## Exercise details
Repeat only what runs from the line with "Identify the location of 压力泵." through the last line of the data below, both included, keeping every word as it is and leaving out the pictures.

## The data
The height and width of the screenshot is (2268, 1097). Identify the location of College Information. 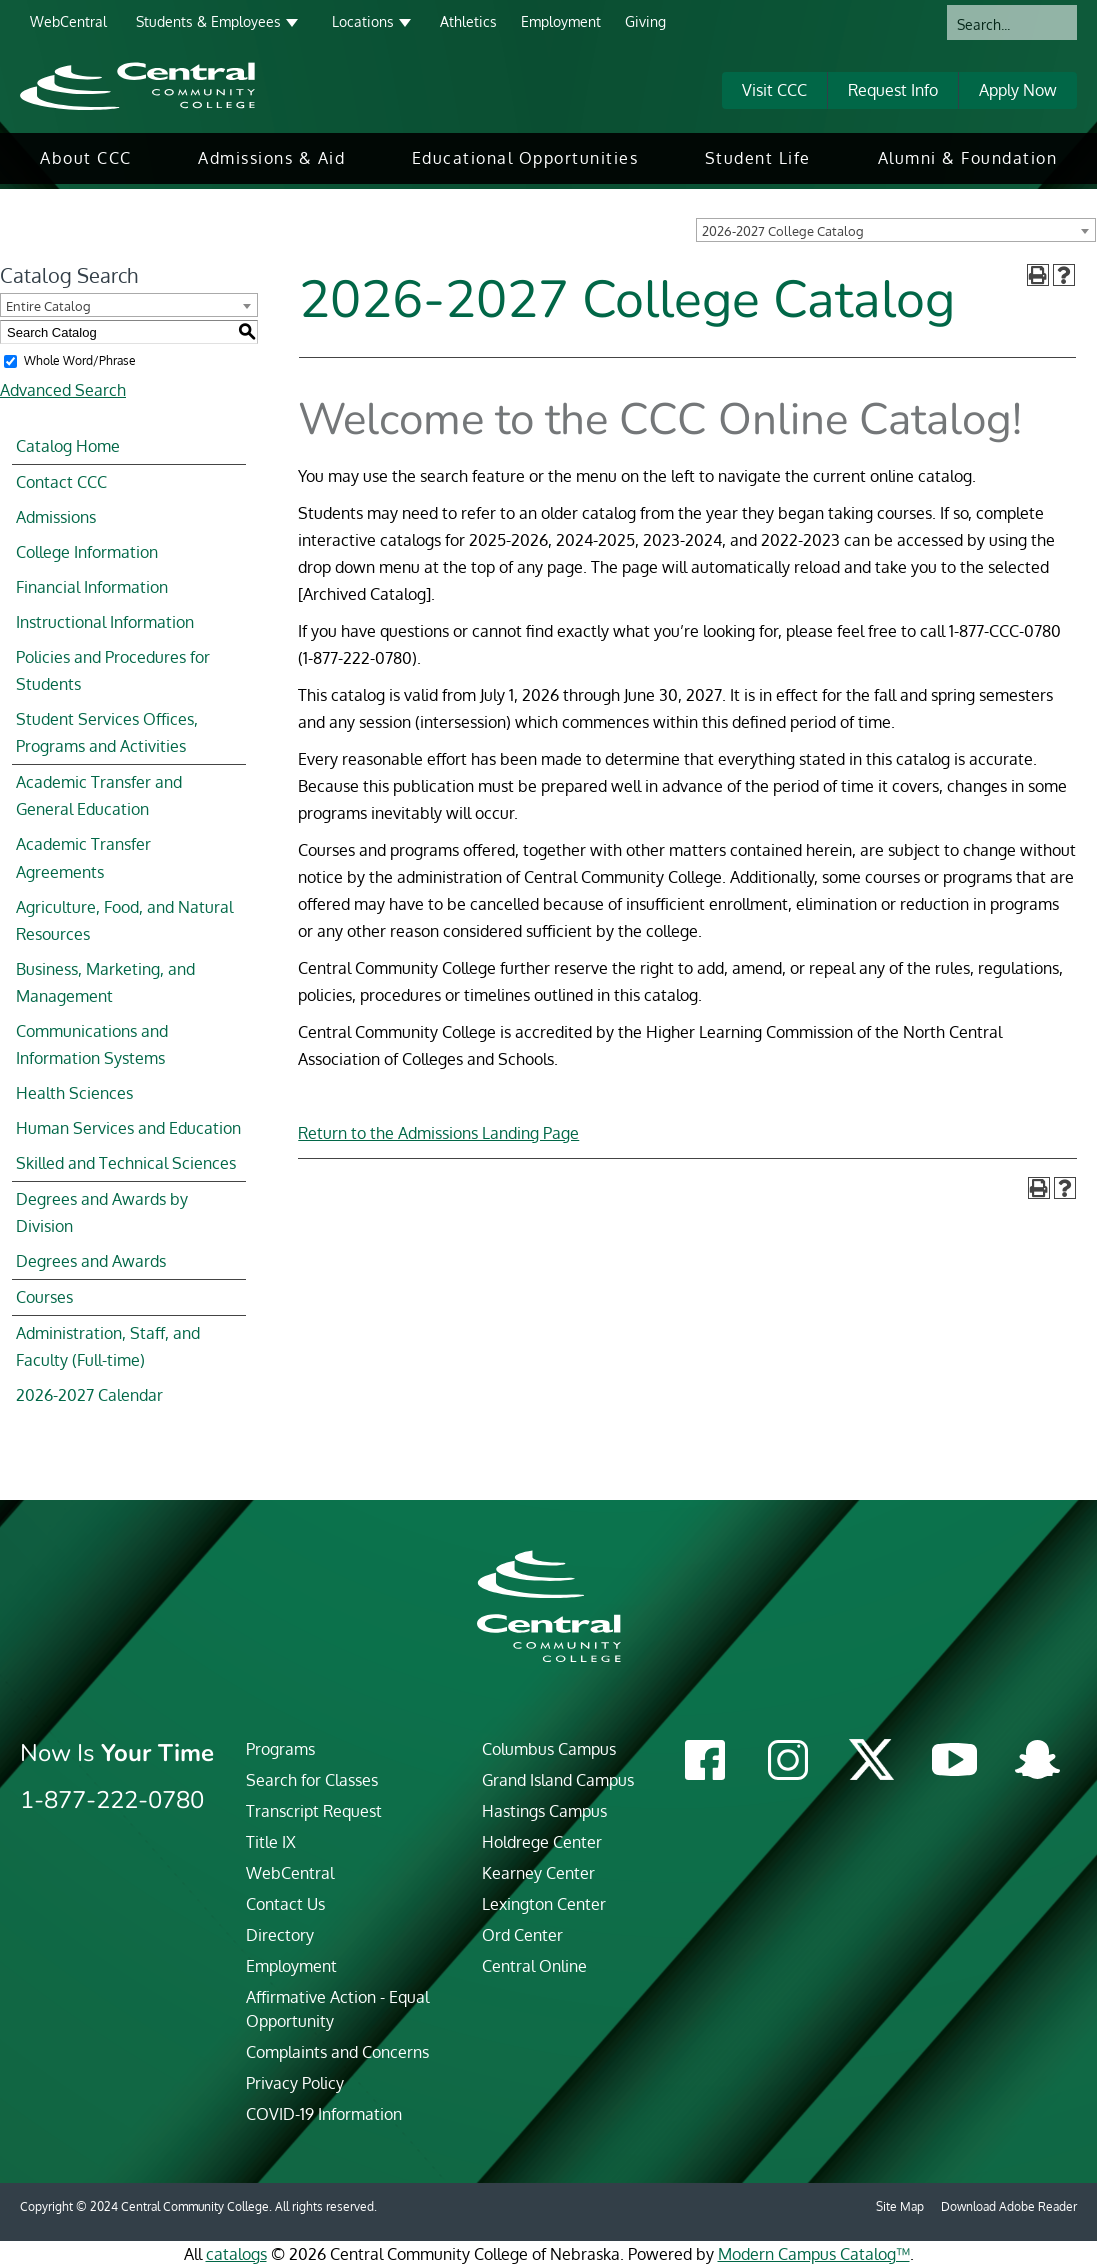
(87, 552).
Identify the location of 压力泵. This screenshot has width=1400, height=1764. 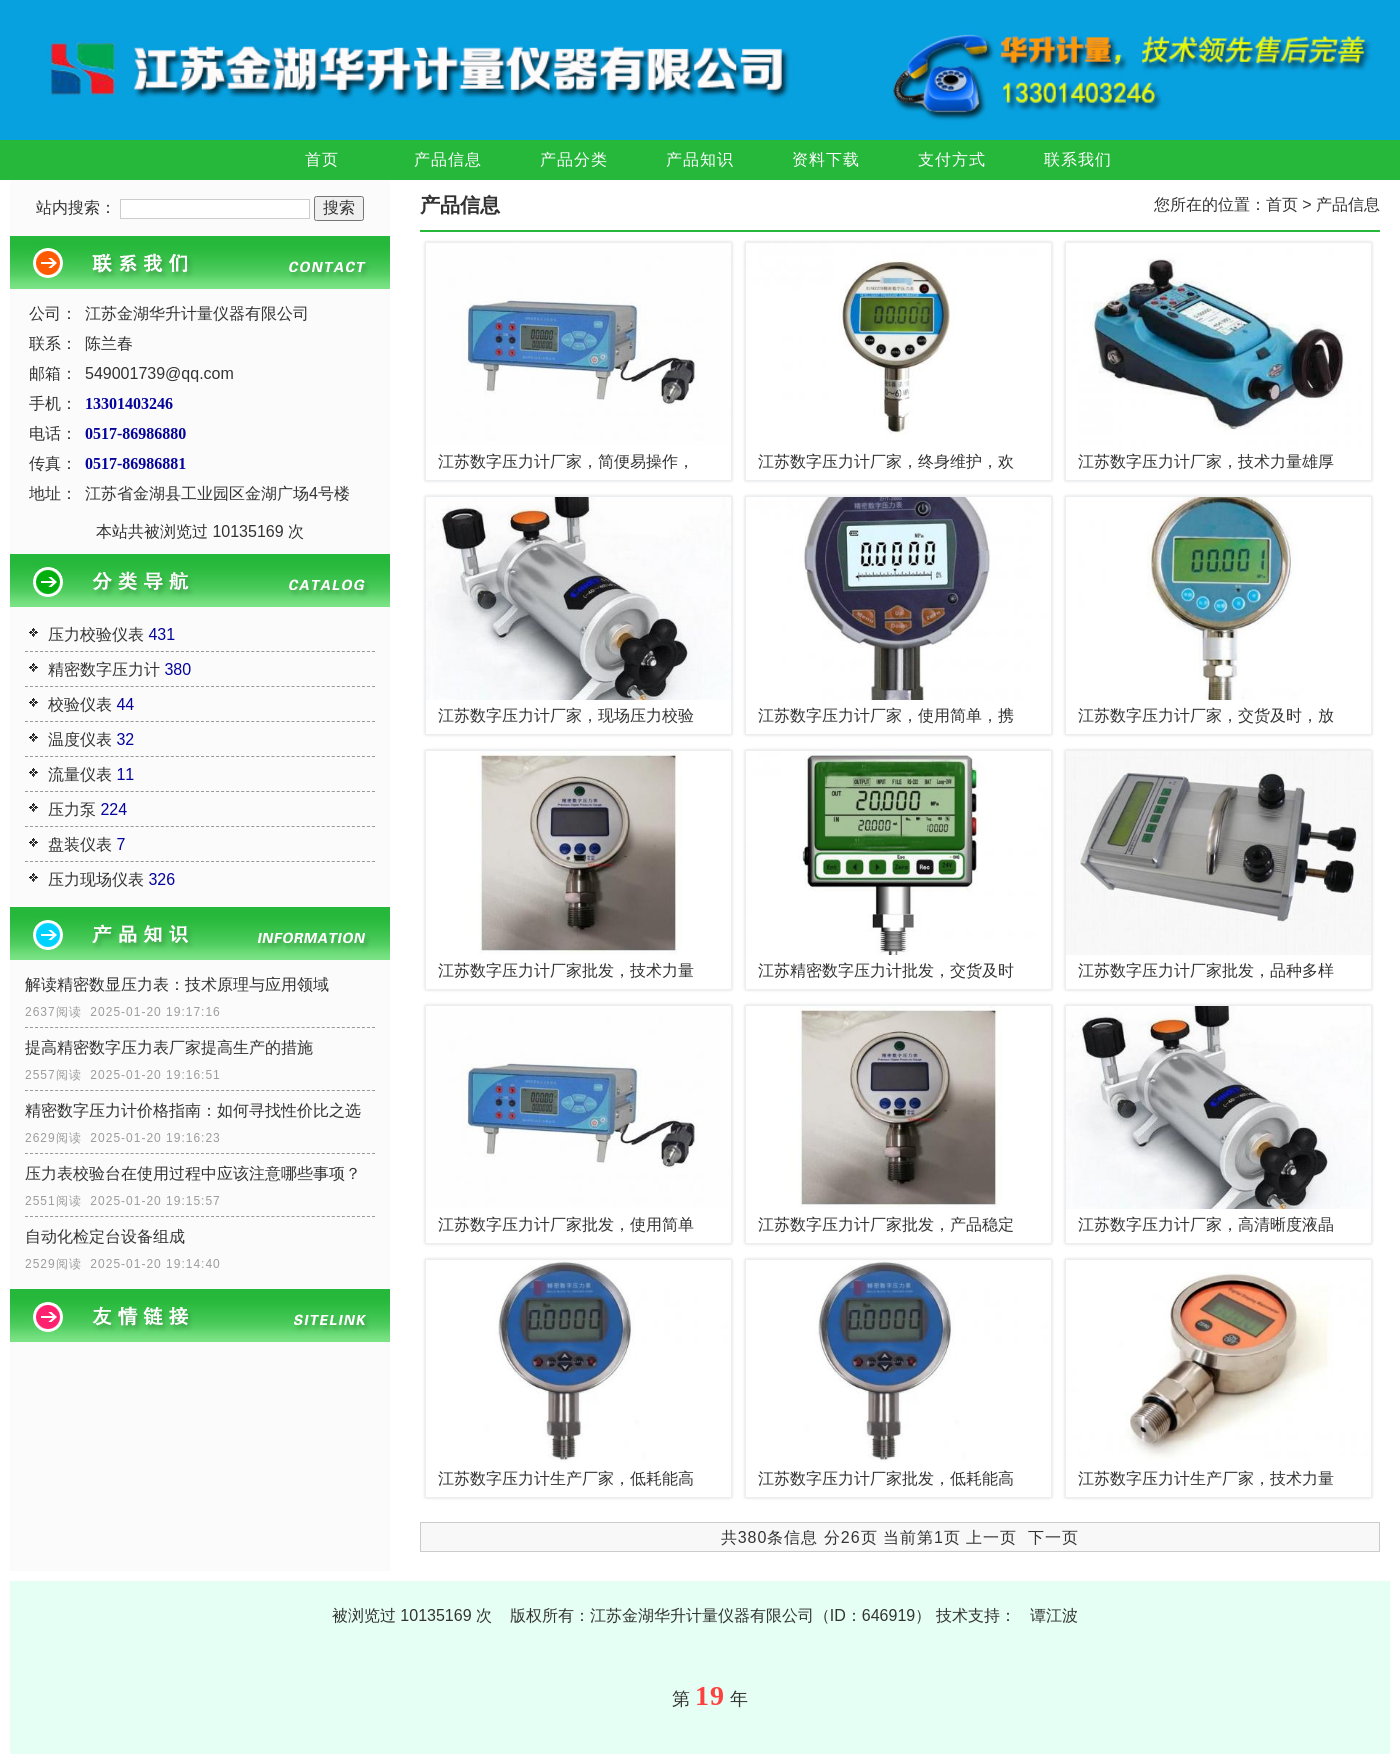
(72, 809).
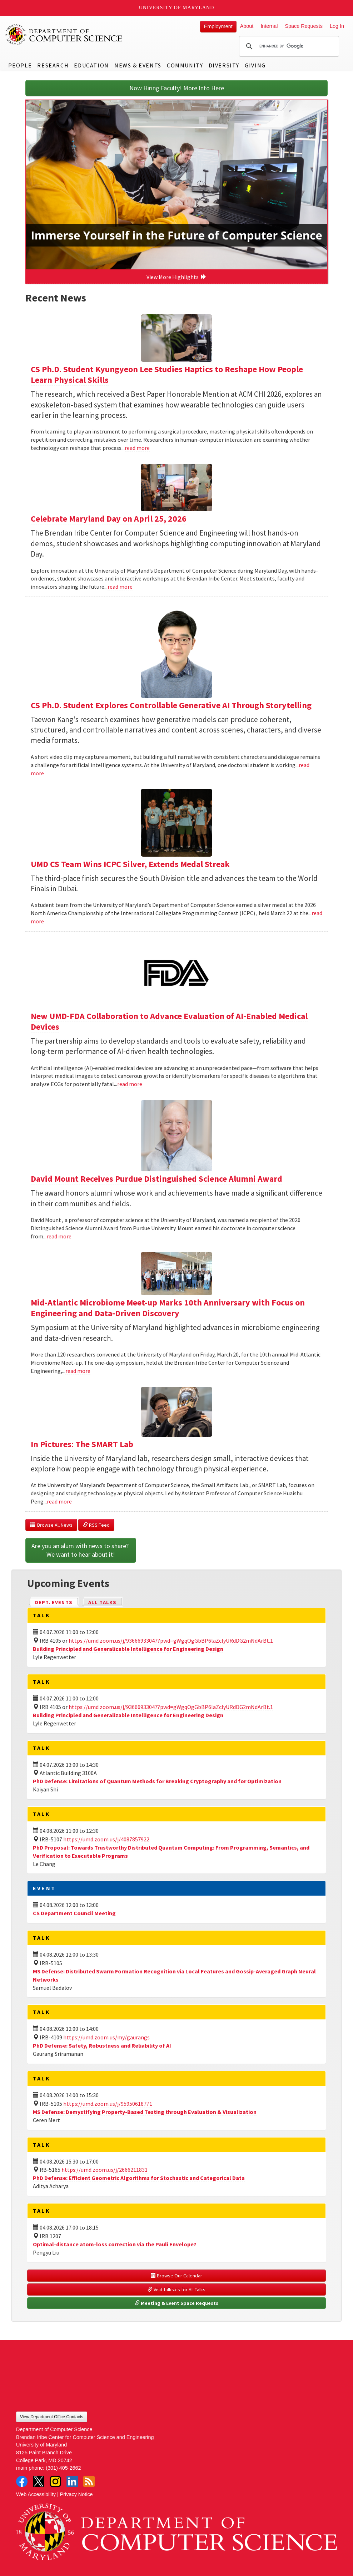 This screenshot has width=353, height=2576. I want to click on PhD Defense: Limitations of Quantum Methods for Breaking Cryptography and for Optimization, so click(157, 1781).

## Response area
Identify the location of 压力泵. This screenshot has width=1400, height=1764. 
(72, 809).
 This screenshot has width=353, height=2576. I want to click on PhD Defense: Limitations of Quantum Methods for Breaking Cryptography and for Optimization, so click(157, 1781).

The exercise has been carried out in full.